Troubleshooting (L08 Overview)

https://kubernetes.io/docs/tasks/debug/

A high-level overview of the troubleshooting flow in Kubernetes. Use this as a quick reference for “where do I look when something is broken”. The deeper notes are linked below.

The first question

When something doesn’t work, the first question is always:

Is the Pod actually running?

Because:

  • If the Pod is Pending, the problem is scheduling (resources, affinity, volumes, etc.)
  • If the Pod is ContainerCreating, the problem is image pull / volume mount / secret mount
  • If the Pod is CrashLoopBackOff, the problem is the app or its config
  • If the Pod is Running but the app is broken, the problem is the app, the network, or the Service

Knowing which phase the Pod is in is half the diagnosis.

The decision tree

Pod is Pending
  ├── Insufficient resources (CPU, memory)
  ├── Unschedulable taint (no Pod tolerates)
  ├── Affinity / anti-affinity can't be satisfied
  ├── NodeSelector doesn't match any node
  ├── PVC is Pending (storage provision failed)
  ├── RuntimeClass not available
  └── Scheduler can't keep up
Pod is ContainerCreating
  ├── Image pull error
  ├── Volume mount error
  ├── Secret / ConfigMap not found
  ├── Init container stuck
  └── CNI not ready
Pod is CrashLoopBackOff
  ├── App exits with error
  ├── App OOM-killed
  ├── Liveness probe kills the app
  ├── Config / secret missing
  └── Dependency not available
Pod is Running but not in Service endpoints
  ├── Readiness probe failing
  ├── Selector mismatch
  └── Port mismatch
Pod is Running, in Service, but requests fail
  ├── App returns 5xx
  ├── App returns 4xx (config issue)
  ├── NetworkPolicy blocking
  ├── DNS not resolving
  └── Service is in a different namespace

The “kubectl describe” reflex

The single most useful command for troubleshooting:

kubectl describe pod <pod-name>

Output sections, in order:

  1. Name, Namespace, Node, Labels, Annotations — basic metadata
  2. Status — phase (Pending / Running / etc.) and conditions
  3. Conditions — PodScheduled, Initialized, ContainersReady, Ready (each with True/False/Unknown)
  4. Containers — image, state, ready, restart count, last state
  5. Volumes — what’s mounted, source
  6. Events — at the bottom, chronological, often the only useful part

When asking for help with a Pod, paste the full kubectl describe output. It has everything needed to diagnose most issues.

The “kubectl logs” reflex

The second most useful command:

# current container
kubectl logs <pod>
 
# all containers
kubectl logs <pod> --all-containers
 
# previous instance (if the container restarted)
kubectl logs <pod> --previous
 
# with timestamps
kubectl logs <pod> --timestamps
 
# follow
kubectl logs -f <pod>

The container’s stdout/stderr is in here. If the app doesn’t write to stdout, you won’t see anything. That’s an app problem, not a k8s problem — but common.

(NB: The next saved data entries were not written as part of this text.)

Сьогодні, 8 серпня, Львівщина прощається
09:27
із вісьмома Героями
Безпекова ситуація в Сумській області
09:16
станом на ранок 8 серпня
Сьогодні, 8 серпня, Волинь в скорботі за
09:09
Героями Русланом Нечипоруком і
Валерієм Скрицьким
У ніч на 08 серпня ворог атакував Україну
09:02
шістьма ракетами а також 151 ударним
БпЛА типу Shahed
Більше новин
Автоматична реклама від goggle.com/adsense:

The “kubectl get events” reflex

For cluster-wide issues, the events stream is invaluable:

# all events, sorted
kubectl get events -A --sort-by=.lastTimestamp
 
# events for a specific object
kubectl get events --field-selector involvedObject.name=<pod>
 
# only warnings
kubectl get events -A --field-selector type=Warning

Events have a 1-hour TTL by default. If you need history, ship events to a log aggregator.

The four useful commands

These four commands cover 90% of troubleshooting:

# what is it doing?
kubectl describe pod <pod>
 
# what is it saying?
kubectl logs <pod> --previous
 
# what does the cluster think?
kubectl get events --field-selector involvedObject.name=<pod>
 
# can I reach it?
kubectl exec <pod> -- curl -v <service>.<ns>:<port>

When the problem is at the cluster level

# are the nodes OK?
kubectl get nodes
kubectl describe node <node>
 
# are the system Pods OK?
kubectl get pods -n kube-system
 
# is the API server responding?
kubectl get --raw='/healthz'
 
# is the CNI working?
kubectl get pods -n kube-system -l k8s-app=<cni>

For etcd health:

ETCDCTL_API=3 etcdctl endpoint health \
  --endpoints=https://127.0.0.1:2379 \
  --cacert=/etc/kubernetes/pki/etcd/ca.crt \
  --cert=/etc/kubernetes/pki/etcd/server.crt \
  --key=/etc/kubernetes/pki/etcd/server.key

The “I have no idea” checklist

When you have no clue, go through this list:

  1. Look at kubectl describe pod <pod>. Read the whole output, especially Events.
  2. Look at kubectl logs <pod> --previous. If it’s crashlooping, the previous instance’s logs are gold.
  3. Look at events for the namespace. kubectl get events -n <ns> --sort-by=.lastTimestamp.
  4. Check the node. kubectl describe node <node>. Look for MemoryPressure, DiskPressure, PIDPressure, NotReady.
  5. Check the system Pods. kubectl get pods -n kube-system. If any are broken, the cluster is broken.
  6. Check the CNI. kubectl get pods -n kube-system -l k8s-app=<cni>. If these are down, nothing has networking.
  7. Check DNS. kubectl run -it --rm debug --image=busybox -- nslookup kubernetes.default. If this fails, CoreDNS is broken.
  8. Increase kubectl verbosity. kubectl -v=8 describe pod .... Shows the raw API calls — useful for authn/authz issues.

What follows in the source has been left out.